I did drive some but taking pictures while I drive is dangerous. I planned to get some bloggin done in the car, maybe even some work (I still haven’t started the article due this month or the blog-article due last month, sigh). Thus, this is what I planned to look like:
Actually, though, I mostly stared out the window. That was one of the reasons I tried so hard in the never ending battle against bugs on the window. Even the side windows got gunky eventually; they were still clear in Memphis.

George had a decent sound system so we listened to music and books. He also heated seats (really only useful in Boston) and separate driver/passenger temperature controls (normally set to the same temperature but the first twenty minutes of being in the car were always different so separate controls is a new high-want feature for future cars). We normally put the back seats down but left the front seats up, filled with backpacks, jackets, shoes, small ice chest, snack bag, trash bag, and box of kleenex.

When we had our brother- and sister-in-law in Boston and their travel cases (larger than ours though they were only in Boston for a weekend, I will be teasing someone about that), it was a tight squeeze. But we did all fit ok, probably could have fit one more (small) person (but not their luggage).

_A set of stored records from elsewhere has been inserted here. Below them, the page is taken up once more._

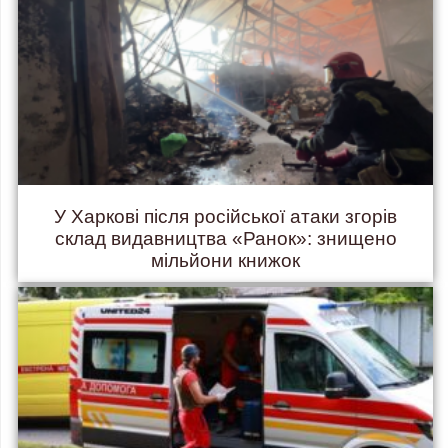
У Харкові після російської атаки згорів
склад видавництва «Ранок»: знищено
мільйони книжок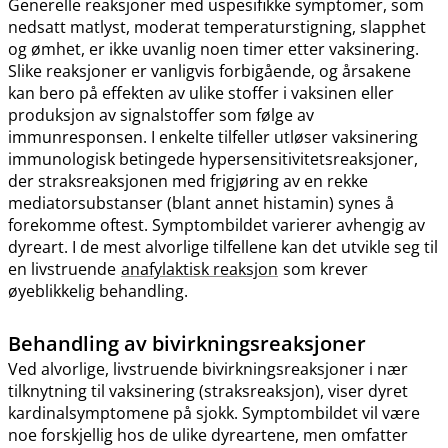
Generelle reaksjoner med uspesifikke symptomer, som
nedsatt matlyst, moderat temperaturstigning, slapphet
og ømhet, er ikke uvanlig noen timer etter vaksinering.
Slike reaksjoner er vanligvis forbigående, og årsakene
kan bero på effekten av ulike stoffer i vaksinen eller
produksjon av signalstoffer som følge av
immunresponsen. I enkelte tilfeller utløser vaksinering
immunologisk betingede hypersensitivitetsreaksjoner,
der straksreaksjonen med frigjøring av en rekke
mediatorsubstanser (blant annet histamin) synes å
forekomme oftest. Symptombildet varierer avhengig av
dyreart. I de mest alvorlige tilfellene kan det utvikle seg til
en livstruende
anafylaktisk reaksjon
som krever
øyeblikkelig behandling.
Behandling av bivirkningsreaksjoner
Ved alvorlige, livstruende bivirkningsreaksjoner i nær
tilknytning til vaksinering (straksreaksjon), viser dyret
kardinalsymptomene på sjokk. Symptombildet vil være
noe forskjellig hos de ulike dyreartene, men omfatter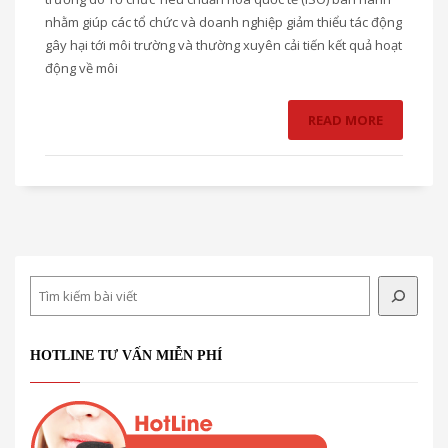
nhằm giúp các tổ chức và doanh nghiệp giảm thiểu tác động
gây hại tới môi trường và thường xuyên cải tiến kết quả hoạt
động về môi
READ MORE
Search
HOTLINE TƯ VẤN MIỄN PHÍ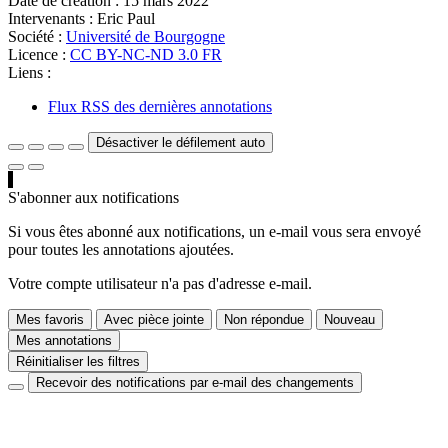
Date de création :
15 mars 2022
Intervenants :
Eric Paul
Société :
Université de Bourgogne
Licence :
CC BY-NC-ND 3.0 FR
Liens :
Flux RSS des dernières annotations
Désactiver le défilement auto
S'abonner aux notifications
Si vous êtes abonné aux notifications, un e-mail vous sera envoyé
pour toutes les annotations ajoutées.
Votre compte utilisateur n'a pas d'adresse e-mail.
Mes favoris
Avec pièce jointe
Non répondue
Nouveau
Mes annotations
Réinitialiser les filtres
Recevoir des notifications par e-mail des changements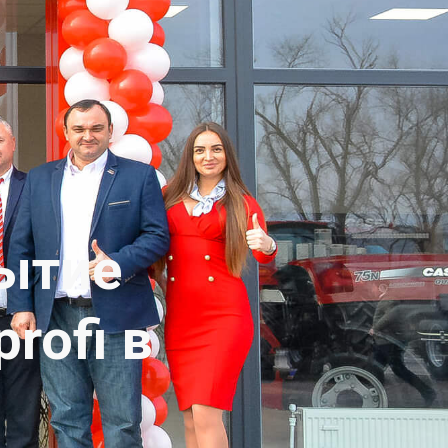
ытие
rofi в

We could have slept in George but we never needed to. It was nice to have the backup option. I don’t think we could have slept *comfortably* but that is ok, it was like backup plan S.

With 17 mpg city and 24 mpg highway, George could have been slightly hungrier. Or we could have driven slower to get the highway number more consistently. It is a far cry from our normal Prius milage. Actually, going back to the Prius has been a bit jarring. It is more than ten years old and while a decent non-luxurious car, it doesn’t have much pickup (comparatively, no acceleration) and the cloth seats feel cheap. Of course, it is dusty and needs a tune up (two lights on the dash are on!). And it doesn’t even have a name. Sad.